文摘Cross tolerance, whereby tolerance to one environmental stress is correlated with tolerance to other stressors, is thought to be widespread in insects. We used lines of Drosophila melanogaster Meigen (Diptera: Drosophilidae) selected for survival at a 1-h exposure to -5℃ to examine the extent to which this selection results in increased tolerance to other stresses, including high and low temperatures, desiccation and starvation. While selection improved tolerance to acute cold exposure and survival at -5℃, there was little effect of selection regime on tolerance to other stressors.
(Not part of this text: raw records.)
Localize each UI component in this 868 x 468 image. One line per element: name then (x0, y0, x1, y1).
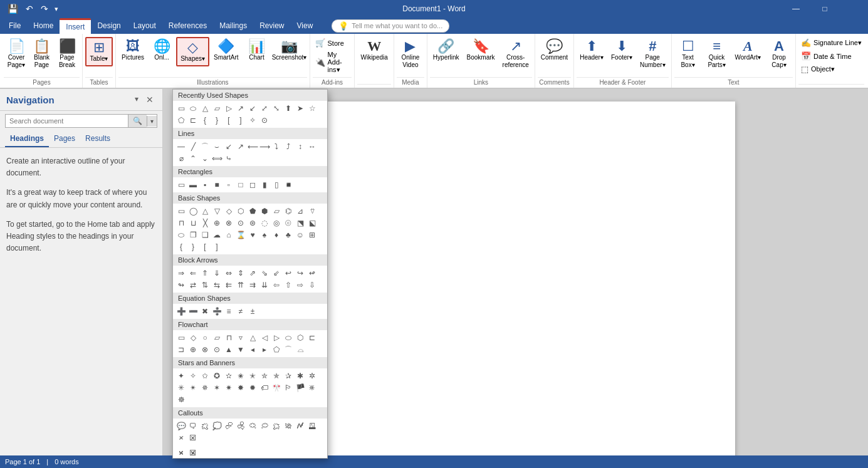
date-time-button[interactable]: 📅Date & Time (798, 50, 864, 62)
menu-layout[interactable]: Layout (127, 19, 162, 33)
drop-cap-button[interactable]: A DropCap▾ (765, 37, 793, 76)
addins-group: 🛒Store 🔌My Add-ins▾ Add-ins (310, 34, 355, 88)
footer-button[interactable]: ⬇ Footer▾ (608, 37, 635, 76)
hyperlink-button[interactable]: 🔗 Hyperlink (430, 37, 463, 76)
menu-insert[interactable]: Insert (60, 18, 91, 34)
cross-reference-button[interactable]: ↗ Cross-reference (499, 37, 532, 76)
header-footer-group: ⬆ Header▾ ⬇ Footer▾ # PageNumber▾ Header… (574, 34, 671, 88)
signature-line-button[interactable]: ✍Signature Line▾ (798, 37, 864, 49)
media-group: ▶ OnlineVideo Media (394, 34, 427, 88)
comments-group: 💬 Comment Comments (535, 34, 574, 88)
menu-file[interactable]: File (3, 19, 27, 33)
page-number-button[interactable]: # PageNumber▾ (637, 37, 669, 76)
text-group-label: Text (674, 77, 793, 88)
object-button[interactable]: ⬚Object▾ (798, 63, 864, 75)
customize-qat-icon[interactable]: ▾ (53, 4, 60, 14)
menu-design[interactable]: Design (91, 19, 127, 33)
smartart-button[interactable]: 🔷 SmartArt (211, 37, 241, 64)
online-video-button[interactable]: ▶ OnlineVideo (397, 37, 424, 76)
links-group: 🔗 Hyperlink 🔖 Bookmark ↗ Cross-reference… (427, 34, 535, 88)
quick-parts-button[interactable]: ≡ QuickParts▾ (703, 37, 731, 76)
minimize-button[interactable]: — (782, 0, 810, 18)
tables-group: ⊞ Table▾ Tables (83, 34, 116, 88)
title-bar-text: Document1 - Word (402, 4, 465, 13)
pages-group: 📄 CoverPage▾ 📋 BlankPage ⬛ PageBreak Pag… (1, 34, 83, 88)
links-group-label: Links (430, 77, 532, 88)
menu-home[interactable]: Home (27, 19, 60, 33)
close-button[interactable] (839, 0, 868, 18)
wikipedia-group: W Wikipedia (355, 34, 394, 88)
media-group-label: Media (397, 77, 424, 88)
comments-group-label: Comments (538, 77, 571, 88)
store-button[interactable]: 🛒Store (313, 37, 352, 49)
illustrations-group-label: Illustrations (118, 77, 307, 88)
wikipedia-label (357, 84, 390, 88)
pictures-button[interactable]: 🖼 Pictures (118, 37, 147, 64)
menu-view[interactable]: View (291, 19, 320, 33)
tell-me-box[interactable]: 💡 Tell me what you want to do... (332, 19, 449, 33)
chart-button[interactable]: 📊 Chart (243, 37, 271, 64)
page-break-button[interactable]: ⬛ PageBreak (55, 37, 80, 71)
table-button[interactable]: ⊞ Table▾ (85, 37, 113, 66)
header-button[interactable]: ⬆ Header▾ (577, 37, 607, 76)
menu-review[interactable]: Review (253, 19, 290, 33)
shapes-button[interactable]: ◇ Shapes▾ (176, 37, 209, 66)
menu-mailings[interactable]: Mailings (213, 19, 253, 33)
pages-group-label: Pages (4, 77, 80, 88)
header-footer-group-label: Header & Footer (577, 77, 668, 88)
symbols-group-label (798, 84, 864, 88)
comment-button[interactable]: 💬 Comment (538, 37, 571, 76)
text-group: ☐ TextBox▾ ≡ QuickParts▾ A WordArt▾ A Dr… (672, 34, 797, 88)
menu-references[interactable]: References (162, 19, 213, 33)
addins-group-label: Add-ins (313, 77, 352, 88)
screenshot-button[interactable]: 📷 Screenshot▾ (272, 37, 307, 64)
text-box-button[interactable]: ☐ TextBox▾ (674, 37, 702, 76)
maximize-button[interactable]: □ (810, 0, 839, 18)
illustrations-group: 🖼 Pictures 🌐 Onl... ◇ Shapes▾ 🔷 SmartArt… (116, 34, 310, 88)
wordart-button[interactable]: A WordArt▾ (732, 37, 765, 76)
my-addins-button[interactable]: 🔌My Add-ins▾ (313, 49, 352, 75)
blank-page-button[interactable]: 📋 BlankPage (30, 37, 53, 71)
online-pictures-button[interactable]: 🌐 Onl... (149, 37, 175, 64)
save-icon[interactable]: 💾 (5, 3, 21, 15)
bookmark-button[interactable]: 🔖 Bookmark (464, 37, 498, 76)
wikipedia-button[interactable]: W Wikipedia (357, 37, 390, 83)
redo-icon[interactable]: ↷ (38, 3, 51, 15)
cover-page-button[interactable]: 📄 CoverPage▾ (4, 37, 29, 71)
tables-group-label: Tables (85, 77, 113, 88)
undo-icon[interactable]: ↶ (23, 3, 36, 15)
symbols-group: ✍Signature Line▾ 📅Date & Time ⬚Object▾ (796, 34, 867, 88)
There was no correlation between tolerances to any of the stressors, suggesting different mechanisms of tolerance. This supports arguments that correlations between stress tolerances during selection experiments with D. melanogaster may be coincidental. The magnitude of heat-hardening was apparently constrained by basal tolerance among lines, but the magnitude of the rapid cold-hardening response was not correlated with basal cold tolerance, implying that the relationship between inducible and basal tolerances differs at high and low temperatures.